Читаем Время Освенцим полностью

бесконечность безответна; тишина неоспорима.

Аморф.

Отогнать, оттолкнуться от этих размытых структур – неисчисленных скоплений микроскопических волокон, безымянных бахромистых тел, сбивавших дыхание, напрягавших нервы, отнимавших доли калорий, ускорявших его время. То ли палочки-кох, то ли культи, то ли пейсы – рыхлые массы, разлагающиеся крабовидные облачности, чешуйчатые фантомы – непонятные, невещественные, бесформенные, рвотные.
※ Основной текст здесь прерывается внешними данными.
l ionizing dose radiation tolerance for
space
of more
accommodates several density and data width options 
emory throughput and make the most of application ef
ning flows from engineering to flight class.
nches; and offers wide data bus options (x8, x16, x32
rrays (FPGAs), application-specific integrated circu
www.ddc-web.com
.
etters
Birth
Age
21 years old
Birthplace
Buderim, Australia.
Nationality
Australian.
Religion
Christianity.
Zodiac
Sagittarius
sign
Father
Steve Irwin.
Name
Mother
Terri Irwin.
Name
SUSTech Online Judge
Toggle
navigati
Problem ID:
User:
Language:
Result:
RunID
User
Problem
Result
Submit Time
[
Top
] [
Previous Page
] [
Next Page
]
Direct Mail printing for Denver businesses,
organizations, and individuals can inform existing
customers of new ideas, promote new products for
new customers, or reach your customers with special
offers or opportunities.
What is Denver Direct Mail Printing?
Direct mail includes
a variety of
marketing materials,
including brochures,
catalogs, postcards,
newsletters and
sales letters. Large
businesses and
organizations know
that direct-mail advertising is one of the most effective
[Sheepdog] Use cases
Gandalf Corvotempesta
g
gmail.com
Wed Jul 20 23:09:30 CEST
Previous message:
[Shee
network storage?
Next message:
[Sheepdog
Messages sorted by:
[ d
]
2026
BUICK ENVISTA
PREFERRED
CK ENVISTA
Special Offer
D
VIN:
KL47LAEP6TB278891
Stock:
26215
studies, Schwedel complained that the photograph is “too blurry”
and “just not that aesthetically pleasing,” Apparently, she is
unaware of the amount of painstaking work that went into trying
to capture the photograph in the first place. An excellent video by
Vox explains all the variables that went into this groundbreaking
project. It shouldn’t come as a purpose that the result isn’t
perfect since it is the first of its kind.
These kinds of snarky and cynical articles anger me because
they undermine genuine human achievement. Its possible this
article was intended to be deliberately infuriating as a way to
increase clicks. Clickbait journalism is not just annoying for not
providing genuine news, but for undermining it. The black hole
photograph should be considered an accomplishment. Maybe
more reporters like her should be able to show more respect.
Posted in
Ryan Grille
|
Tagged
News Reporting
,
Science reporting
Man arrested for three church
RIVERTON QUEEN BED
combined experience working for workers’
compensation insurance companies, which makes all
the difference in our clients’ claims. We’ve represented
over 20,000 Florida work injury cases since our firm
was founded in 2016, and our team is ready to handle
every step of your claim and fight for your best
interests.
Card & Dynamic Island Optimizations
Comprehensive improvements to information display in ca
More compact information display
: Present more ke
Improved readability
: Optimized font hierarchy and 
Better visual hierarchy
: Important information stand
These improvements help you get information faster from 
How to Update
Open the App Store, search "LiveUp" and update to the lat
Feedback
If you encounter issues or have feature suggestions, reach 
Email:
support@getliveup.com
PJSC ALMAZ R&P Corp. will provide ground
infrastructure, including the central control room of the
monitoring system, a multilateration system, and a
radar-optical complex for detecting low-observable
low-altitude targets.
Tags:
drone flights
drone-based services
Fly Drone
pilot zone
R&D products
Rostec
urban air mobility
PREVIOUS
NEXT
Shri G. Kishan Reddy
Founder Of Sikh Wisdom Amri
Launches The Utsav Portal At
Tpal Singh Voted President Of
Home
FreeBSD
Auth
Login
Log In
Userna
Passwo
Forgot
Нет, они все равно беспрепятственно вплывали в него, собирались в нем, соединялись, липли, вязли, цеплялись, тянулись друг за другом. Отвращения им было достаточно: это тоже знак внимания, это тоже вид движения, это тоже контакт с жизнью, утоляющий, снимающий позывы.

Музей неизрасходованного человеческого времени.

Незаполненный хронометраж. Другая история человечества. Эволюционный сброс.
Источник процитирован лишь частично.